プロローグ
またまた新作で大変申し訳ございません。
どうにかします。
1941年10月5日正午大日本帝國帝都大阪都
有色人種で欧米各国と対等に渡り合えるのが、大日本帝國である。本年で建国2601年を数え単一民族として一度も他国からの侵略を受ける事の無い歴史を有するこの国は、世界史上稀に見る経済発展を成し遂げ[東洋の大国]としての確固たる地位を手に入れた。そのような揺るぎない国力を有する大日本帝國で、全臣民が電気映像放映機の前に集まっていた。電映機から聞こえてくる声は数時間前に発生した一大事に対する国家方針を伝えていた。その発表を聞き逃さまいと、臣民は耳を澄まして電映機からの声を聞いていた。
『我が大日本帝國はアメリカ合衆国を筆頭に[枢軸国側]に対して宣戦を布告致します。』
電映機は生中継で帝國議会衆議院本会議場で発言する[女性]を映していた。女性の声は冷静にしかし凛とし、一言一言を臣民に確実に電映機から伝えていた。
『アメリカ合衆国は我が国の高雄[鎮守府]に対して[空母による航空奇襲]を仕掛けて来ました。これは我が国に対する挑戦であり、欧州のドイツ第三帝國及び[フランス共和国]そして[スペイン帝國]による電撃侵攻と連動したものと思われます。更にはソビエト連邦が友邦[神聖ロシア帝國]に侵攻を開始したのも皆様の知っての通りと存じます。
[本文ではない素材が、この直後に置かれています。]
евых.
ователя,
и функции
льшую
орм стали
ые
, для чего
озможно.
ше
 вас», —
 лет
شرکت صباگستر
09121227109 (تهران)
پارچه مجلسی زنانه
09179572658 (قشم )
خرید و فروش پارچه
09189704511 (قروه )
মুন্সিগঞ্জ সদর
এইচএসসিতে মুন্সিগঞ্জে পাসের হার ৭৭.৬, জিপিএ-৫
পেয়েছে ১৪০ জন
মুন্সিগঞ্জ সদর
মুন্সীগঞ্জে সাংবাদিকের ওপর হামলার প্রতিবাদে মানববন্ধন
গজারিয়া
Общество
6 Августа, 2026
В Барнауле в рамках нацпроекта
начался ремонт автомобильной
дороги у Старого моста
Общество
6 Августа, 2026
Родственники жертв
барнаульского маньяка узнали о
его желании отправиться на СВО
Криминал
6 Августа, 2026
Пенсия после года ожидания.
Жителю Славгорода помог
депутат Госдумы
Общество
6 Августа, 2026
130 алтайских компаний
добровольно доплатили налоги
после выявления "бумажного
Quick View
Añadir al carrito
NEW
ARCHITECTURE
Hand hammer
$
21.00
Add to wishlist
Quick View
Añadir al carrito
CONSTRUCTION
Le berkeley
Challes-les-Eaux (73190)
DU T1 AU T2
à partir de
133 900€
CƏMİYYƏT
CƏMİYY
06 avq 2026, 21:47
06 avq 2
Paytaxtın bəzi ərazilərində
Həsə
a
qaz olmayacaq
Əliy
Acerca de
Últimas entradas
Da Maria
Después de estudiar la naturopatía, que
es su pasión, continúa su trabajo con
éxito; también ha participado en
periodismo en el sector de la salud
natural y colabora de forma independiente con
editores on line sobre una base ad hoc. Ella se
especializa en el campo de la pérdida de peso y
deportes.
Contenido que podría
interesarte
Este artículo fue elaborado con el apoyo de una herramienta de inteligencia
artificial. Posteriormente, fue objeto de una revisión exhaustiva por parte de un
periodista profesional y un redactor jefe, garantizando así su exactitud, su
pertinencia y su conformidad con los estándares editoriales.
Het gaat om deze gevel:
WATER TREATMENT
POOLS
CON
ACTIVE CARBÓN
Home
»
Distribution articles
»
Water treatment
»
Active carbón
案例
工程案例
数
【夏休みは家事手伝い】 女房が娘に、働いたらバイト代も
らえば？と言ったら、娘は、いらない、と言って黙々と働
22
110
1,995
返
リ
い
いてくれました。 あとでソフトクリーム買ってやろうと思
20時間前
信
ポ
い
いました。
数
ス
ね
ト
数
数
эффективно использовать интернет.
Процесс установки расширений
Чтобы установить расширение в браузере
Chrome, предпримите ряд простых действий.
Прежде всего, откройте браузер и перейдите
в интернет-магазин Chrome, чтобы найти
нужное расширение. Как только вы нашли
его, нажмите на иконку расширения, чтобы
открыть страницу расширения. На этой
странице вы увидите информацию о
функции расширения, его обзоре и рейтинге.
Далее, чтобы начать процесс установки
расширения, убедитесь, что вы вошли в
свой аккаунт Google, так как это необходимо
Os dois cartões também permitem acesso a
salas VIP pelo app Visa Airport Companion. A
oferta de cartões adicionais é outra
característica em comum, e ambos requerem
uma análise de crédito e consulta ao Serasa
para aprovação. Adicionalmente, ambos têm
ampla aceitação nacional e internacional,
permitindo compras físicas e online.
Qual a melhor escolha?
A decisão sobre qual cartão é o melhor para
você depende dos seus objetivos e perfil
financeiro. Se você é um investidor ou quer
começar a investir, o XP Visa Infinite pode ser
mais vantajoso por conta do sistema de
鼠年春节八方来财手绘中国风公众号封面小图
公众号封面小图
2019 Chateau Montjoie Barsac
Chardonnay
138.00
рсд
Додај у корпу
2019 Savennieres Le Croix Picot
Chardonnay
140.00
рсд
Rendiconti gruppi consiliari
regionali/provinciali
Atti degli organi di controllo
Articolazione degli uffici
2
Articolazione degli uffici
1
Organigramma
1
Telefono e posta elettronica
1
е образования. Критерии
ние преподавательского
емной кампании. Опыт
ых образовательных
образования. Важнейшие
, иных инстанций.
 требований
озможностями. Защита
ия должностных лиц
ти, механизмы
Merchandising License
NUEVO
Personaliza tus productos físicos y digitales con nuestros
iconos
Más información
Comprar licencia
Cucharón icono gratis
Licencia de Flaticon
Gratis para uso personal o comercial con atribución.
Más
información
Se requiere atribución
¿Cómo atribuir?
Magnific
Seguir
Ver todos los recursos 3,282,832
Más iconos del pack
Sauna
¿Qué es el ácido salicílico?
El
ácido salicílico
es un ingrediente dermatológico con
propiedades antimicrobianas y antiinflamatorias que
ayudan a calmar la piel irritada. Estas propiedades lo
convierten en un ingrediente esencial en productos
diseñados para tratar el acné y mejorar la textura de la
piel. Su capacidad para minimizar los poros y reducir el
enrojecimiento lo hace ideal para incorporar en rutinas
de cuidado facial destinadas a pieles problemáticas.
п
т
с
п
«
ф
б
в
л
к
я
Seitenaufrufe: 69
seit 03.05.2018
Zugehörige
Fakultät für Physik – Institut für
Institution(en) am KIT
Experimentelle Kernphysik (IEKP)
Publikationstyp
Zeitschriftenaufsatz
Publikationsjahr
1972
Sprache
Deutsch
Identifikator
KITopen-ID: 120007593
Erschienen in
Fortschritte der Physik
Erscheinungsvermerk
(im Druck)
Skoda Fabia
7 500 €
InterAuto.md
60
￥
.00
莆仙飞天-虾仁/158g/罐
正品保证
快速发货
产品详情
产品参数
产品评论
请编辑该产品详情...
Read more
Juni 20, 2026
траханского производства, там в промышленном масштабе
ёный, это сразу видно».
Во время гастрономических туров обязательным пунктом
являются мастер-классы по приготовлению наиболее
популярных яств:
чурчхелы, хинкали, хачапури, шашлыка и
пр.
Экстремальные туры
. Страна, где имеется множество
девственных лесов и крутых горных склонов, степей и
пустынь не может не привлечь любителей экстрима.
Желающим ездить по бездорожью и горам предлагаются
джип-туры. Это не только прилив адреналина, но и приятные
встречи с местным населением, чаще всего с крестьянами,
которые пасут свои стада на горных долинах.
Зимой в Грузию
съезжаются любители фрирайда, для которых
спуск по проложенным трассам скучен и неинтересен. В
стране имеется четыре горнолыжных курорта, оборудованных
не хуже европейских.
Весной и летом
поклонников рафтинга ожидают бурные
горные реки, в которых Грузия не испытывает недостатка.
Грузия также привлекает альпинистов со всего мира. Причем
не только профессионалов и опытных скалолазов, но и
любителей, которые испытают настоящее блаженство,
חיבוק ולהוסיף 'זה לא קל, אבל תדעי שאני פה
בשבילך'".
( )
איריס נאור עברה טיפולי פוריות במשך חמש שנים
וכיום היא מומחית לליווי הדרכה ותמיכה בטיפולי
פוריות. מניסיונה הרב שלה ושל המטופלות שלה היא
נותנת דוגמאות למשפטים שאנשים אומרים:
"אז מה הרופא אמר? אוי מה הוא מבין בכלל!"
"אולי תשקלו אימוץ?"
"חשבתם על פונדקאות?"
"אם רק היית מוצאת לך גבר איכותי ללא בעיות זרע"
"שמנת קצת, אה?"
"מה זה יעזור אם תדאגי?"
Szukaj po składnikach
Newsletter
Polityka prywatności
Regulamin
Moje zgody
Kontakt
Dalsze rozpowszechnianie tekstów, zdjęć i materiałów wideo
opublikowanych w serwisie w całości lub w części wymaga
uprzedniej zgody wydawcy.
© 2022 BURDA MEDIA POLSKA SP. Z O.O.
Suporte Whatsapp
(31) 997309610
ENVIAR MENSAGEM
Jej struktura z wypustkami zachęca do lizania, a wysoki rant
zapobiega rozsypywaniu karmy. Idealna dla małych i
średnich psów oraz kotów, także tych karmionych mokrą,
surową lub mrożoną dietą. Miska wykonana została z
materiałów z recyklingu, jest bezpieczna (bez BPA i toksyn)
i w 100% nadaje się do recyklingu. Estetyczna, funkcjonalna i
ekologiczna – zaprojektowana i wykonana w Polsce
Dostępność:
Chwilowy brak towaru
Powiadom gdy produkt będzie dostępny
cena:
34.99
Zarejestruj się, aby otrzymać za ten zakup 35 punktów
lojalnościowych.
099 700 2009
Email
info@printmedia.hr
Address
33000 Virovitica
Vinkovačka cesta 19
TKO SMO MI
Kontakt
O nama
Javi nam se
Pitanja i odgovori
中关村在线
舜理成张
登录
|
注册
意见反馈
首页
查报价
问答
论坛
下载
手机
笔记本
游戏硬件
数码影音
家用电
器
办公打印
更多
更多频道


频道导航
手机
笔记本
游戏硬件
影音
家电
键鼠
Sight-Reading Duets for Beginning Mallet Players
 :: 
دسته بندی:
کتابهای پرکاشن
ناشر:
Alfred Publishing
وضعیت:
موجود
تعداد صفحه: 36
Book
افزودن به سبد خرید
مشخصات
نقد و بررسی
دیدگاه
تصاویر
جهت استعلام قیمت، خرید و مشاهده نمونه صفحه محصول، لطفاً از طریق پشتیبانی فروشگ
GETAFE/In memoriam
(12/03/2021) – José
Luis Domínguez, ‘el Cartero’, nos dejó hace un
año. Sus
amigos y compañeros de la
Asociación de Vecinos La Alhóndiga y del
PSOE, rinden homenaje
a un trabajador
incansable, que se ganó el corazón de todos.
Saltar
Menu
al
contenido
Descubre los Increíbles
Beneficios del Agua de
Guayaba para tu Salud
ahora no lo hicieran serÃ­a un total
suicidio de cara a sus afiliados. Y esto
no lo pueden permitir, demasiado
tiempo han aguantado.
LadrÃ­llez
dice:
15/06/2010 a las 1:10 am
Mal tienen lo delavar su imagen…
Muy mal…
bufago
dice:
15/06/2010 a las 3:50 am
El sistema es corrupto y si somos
我が国は今こそ立ち上がらなければなりません。アメリカ合衆国海軍による航空奇襲で、我が帝國領が直接攻撃を受けたのです。帝國議会は即時開戦を声高に叫んでおりました。アメリカ合衆国は我が帝國に直接攻撃を仕掛けて来ており、友邦の[第二神聖ローマ帝國]及びオランダ王国そしてベルギー王国更には娘とも呼べる神聖ロシア帝國に枢軸国側が一斉に侵攻して来たとあっては、我が帝國として立ち上がらない訳にはいきません。女帝陛下も「堪え難きを堪え忍び難きを忍び、以て世界の泰平を成し遂げる為に開戦を承諾する。」と仰られました。我々は今こそ世界の平和と自由を手に入れる為に、枢軸国側に勝利しようではありませんか!!』
電映機は立ち上がり力強く拍手を行う議員達を映していた。今迄の演説を聞いていた臣民も力一杯拍手をしていた。
「大日本帝國万歳!!」
「枢軸国側に正義の鉄槌を!!」
「神州に敵無し!!」
様々な声が電映機から、臣民の口から聞えて来た。
『我々はこれまで数多くの天災から乗り越えて来ました。ですが今回は明らかな人災です。アメリカ合衆国の挑戦に我々は立ち上がり、枢軸国側諸国を[次こそ]は叩き潰さなければなりません。我々はこの非道とも言える行為を許す事はありません!![台湾を忘れるな!!]この戦争は必ず勝利して終わりましょう!!』
再び拍手の音が響き渡った。この演説後タイ王国[駐留]の大日本帝國[空軍]航空隊がアメリカ合衆国領フィリピン爆撃へ出撃。神聖ロシア帝國駐留の大日本帝國陸軍空軍も神聖ロシア帝國と共同で、ソ連軍攻撃へ出撃した。[クレタ島]駐留の大日本帝國空軍航空隊は[ギリシャ王国]爆撃へ、大日本帝國海軍[地中海艦隊]も出撃準備を開始した。[カムチャッカ半島]の空軍基地からもアメリカ合衆国領アラスカ爆撃へ航空隊が出撃した。連合艦隊も壊滅した第6艦隊(高雄鎮守府)の仇を討つ為、出撃準備を開始した。大日本帝國を含め[連合国側]はどうにかして反撃に出ようと攻撃を始めた。これが世に言う[第三次世界大戦]となる。国際連盟では枢軸国側に対する、[武力制裁]を話し合う緊急安全保障理事会が開かれた。世界は別の意味で一致団結して世界平和を打ち壊したのである。1918年の[第二次世界大戦]講和条約締結から僅か23年で、世界は再び大戦の扉を開いたのである。今次大戦が何時まで続くのか誰にも分からない。しかし数多くの人々が死ぬのは誰もが分かっていた。それでも世界は戦いを欲し、各国はそれぞれの思惑・思想で戦いへ挑むのである。武士が権力を握り将軍を仰ぐ幕府を組織していた国は、世界が驚く早さで発展を遂げ国際連盟常任理事国の地位を手に入れた。そして連合国側の一員として第三次世界大戦に参戦したのである。